++++ EXERCISE MATERIALS

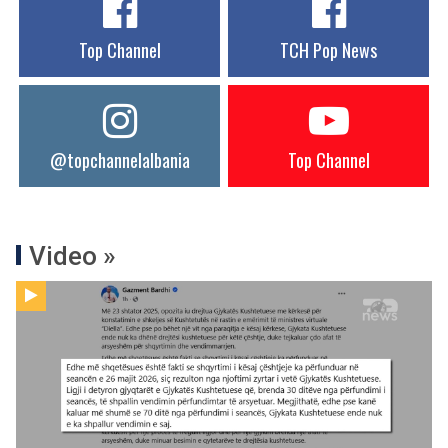
Top Channel
TCH Pop News
@topchannelalbania
Top Channel
Video »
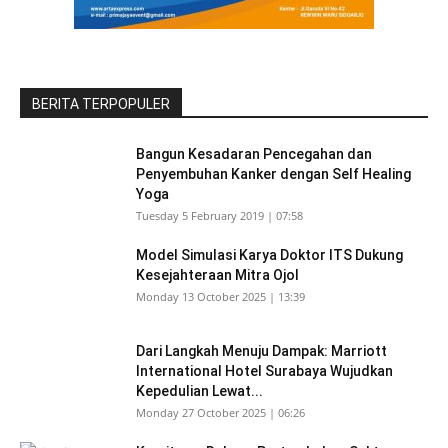
BERITA TERPOPULER
Bangun Kesadaran Pencegahan dan
Penyembuhan Kanker dengan Self Healing
Yoga
Tuesday 5 February 2019 | 07:58
Model Simulasi Karya Doktor ITS Dukung
Kesejahteraan Mitra Ojol
Monday 13 October 2025 | 13:39
Dari Langkah Menuju Dampak: Marriott
International Hotel Surabaya Wujudkan
Kepedulian Lewat...
Monday 27 October 2025 | 06:26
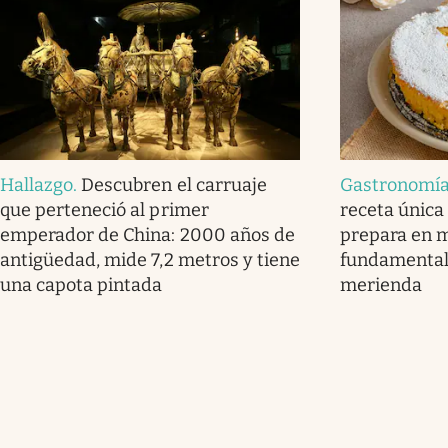
Hallazgo
.
Descubren el carruaje
Gastronomí
que perteneció al primer
receta única
emperador de China: 2000 años de
prepara en m
antigüedad, mide 7,2 metros y tiene
fundamental
una capota pintada
merienda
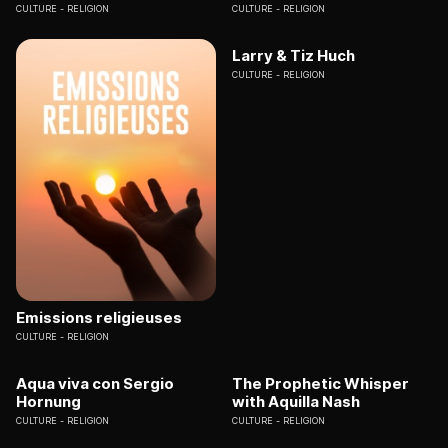
CULTURE
RELIGION
CULTURE
RELIGION
Larry & Tiz Huch
CULTURE
RELIGION
Emissions religieuses
CULTURE
RELIGION
Aqua viva con Sergio
The Prophetic Whisper
Hornung
with Aquilla Nash
CULTURE
RELIGION
CULTURE
RELIGION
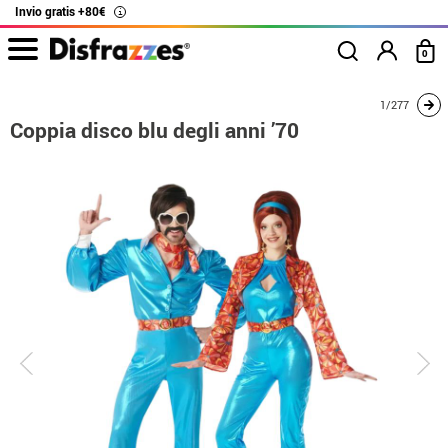
Invio gratis +80€
i
0
Inizio
Costumi
Costumi per coppie
Coppia disco blu degli anni ’70
1/277
Coppia disco blu degli anni ’70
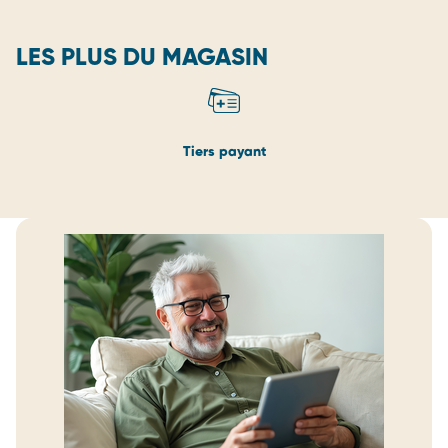
LES PLUS DU MAGASIN
Tiers payant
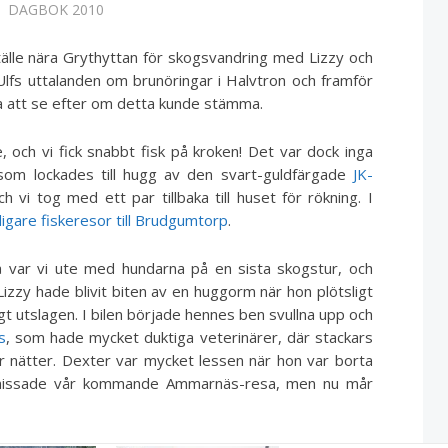
DAGBOK 2010
tställe nära Grythyttan för skogsvandring med Lizzy och
 Ulfs uttalanden om brunöringar i Halvtron och framför
gna att se efter om detta kunde stämma.
, och vi fick snabbt fisk på kroken! Det var dock inga
 som lockades till hugg av den svart-guldfärgade
JK-
 vi tog med ett par tillbaka till huset för rökning. I
digare fiskeresor till Brudgumtorp
.
så var vi ute med hundarna på en sista skogstur, och
zzy hade blivit biten av en huggorm när hon plötsligt
igt utslagen. I bilen började hennes ben svullna upp och
s
, som hade mycket duktiga veterinärer, där stackars
ar nätter. Dexter var mycket lessen när hon var borta
e missade vår kommande Ammarnäs-resa, men nu mår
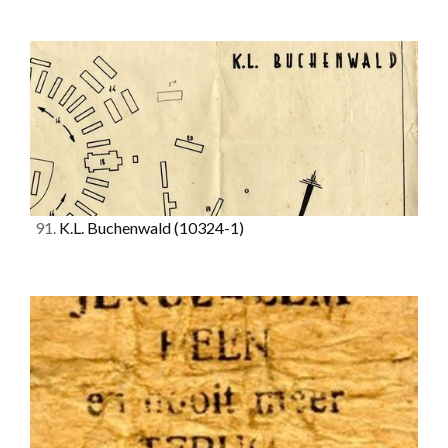
91.
K.L. Buchenwald
(10324-1)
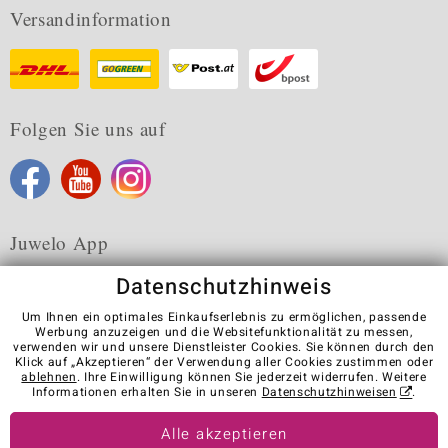
Versandinformation
Folgen Sie uns auf
Juwelo App
Datenschutzhinweis
Um Ihnen ein optimales Einkaufserlebnis zu ermöglichen, passende
Werbung anzuzeigen und die Websitefunktionalität zu messen,
verwenden wir und unsere Dienstleister Cookies. Sie können durch den
Karriere
AGB
Datenschutz
Cookies
Impressum
Klick auf „Akzeptieren“ der Verwendung aller Cookies zustimmen oder
Kontakt
Vertrag widerrufen
ablehnen
. Ihre Einwilligung können Sie jederzeit widerrufen. Weitere
Informationen erhalten Sie in unseren
Datenschutzhinweisen
.
Visit our stores in other countries:
Alle akzeptieren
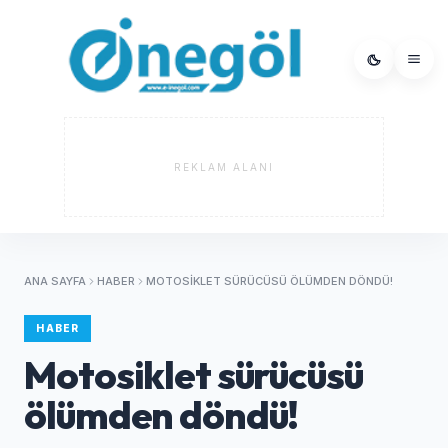
REKLAM ALANI
ANA SAYFA
HABER
MOTOSIKLET SÜRÜCÜSÜ ÖLÜMDEN DÖNDÜ!
HABER
Motosiklet sürücüsü
ölümden döndü!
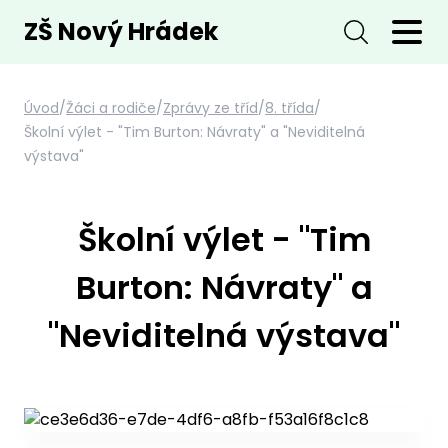
ZŠ Nový Hrádek
Úvod
/
Žáci a rodiče
/
Zprávy ze tříd
/
8. třída
/
Školní výlet - "Tim Burton: Návraty" a "Neviditelná
výstava"
Školní výlet - "Tim
Burton: Návraty" a
"Neviditelná výstava"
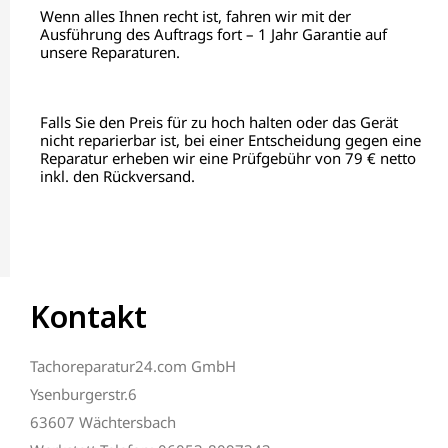
Wenn alles Ihnen recht ist, fahren wir mit der
Ausführung des Auftrags fort – 1 Jahr Garantie auf
unsere Reparaturen.
Falls Sie den Preis für zu hoch halten oder das Gerät
nicht reparierbar ist, bei einer Entscheidung gegen eine
Reparatur erheben wir eine Prüfgebühr von 79 € netto
inkl. den Rückversand.
Kontakt
Tachoreparatur24.com GmbH
Ysenburgerstr.6
63607 Wächtersbach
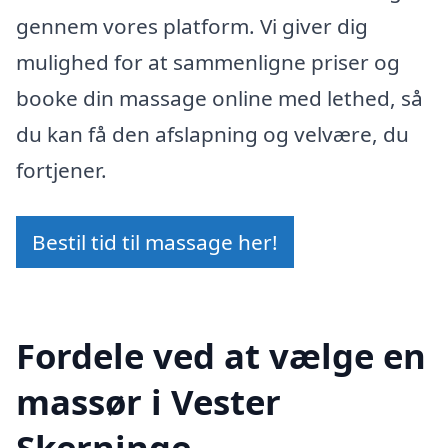
gennem vores platform. Vi giver dig
mulighed for at sammenligne priser og
booke din massage online med lethed, så
du kan få den afslapning og velvære, du
fortjener.
Bestil tid til massage her!
Fordele ved at vælge en
massør i Vester
Skerninge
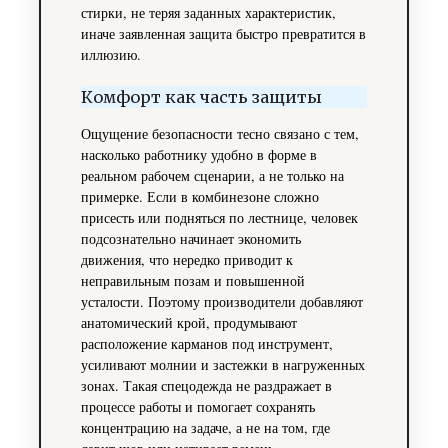
стирки, не теряя заданных характеристик,
иначе заявленная защита быстро превратится в
иллюзию.
Комфорт как часть защиты
Ощущение безопасности тесно связано с тем,
насколько работнику удобно в форме в
реальном рабочем сценарии, а не только на
примерке. Если в комбинезоне сложно
присесть или подняться по лестнице, человек
подсознательно начинает экономить
движения, что нередко приводит к
неправильным позам и повышенной
усталости. Поэтому производители добавляют
анатомический крой, продумывают
расположение карманов под инструмент,
усиливают молнии и застежки в нагруженных
зонах. Такая спецодежда не раздражает в
процессе работы и помогает сохранять
концентрацию на задаче, а не на том, где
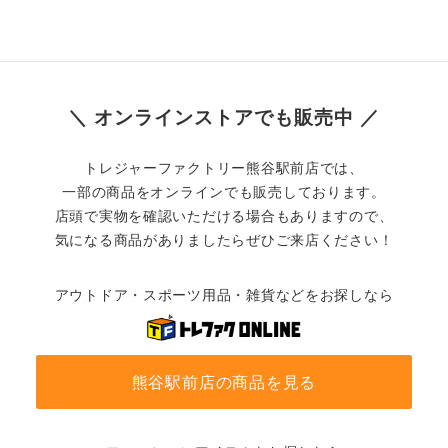
＼ オンラインストアでも販売中 ／
トレジャーファクトリー熊谷駅前店では、
一部の商品をオンラインでも販売しております。
店頭で実物を確認いただける場合もありますので、
気になる商品がありましたらぜひご来店ください！
アウトドア・スポーツ用品・雑貨などをお探しなら
熊谷駅前店の商品を見る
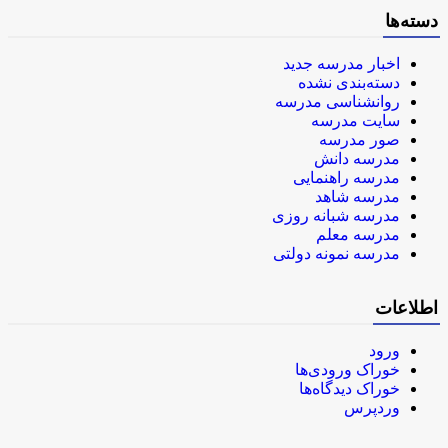
دسته‌ها
اخبار مدرسه جدید
دسته‌بندی نشده
روانشناسی مدرسه
سایت مدرسه
صور مدرسه
مدرسه دانش
مدرسه راهنمایی
مدرسه شاهد
مدرسه شبانه روزی
مدرسه معلم
مدرسه نمونه دولتی
اطلاعات
ورود
خوراک ورودی‌ها
خوراک دیدگاه‌ها
وردپرس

++++++++

__REQUIREMENT__: Your reply should be only the number of lines in the records above that include "Návraty".

__REPLY__: 2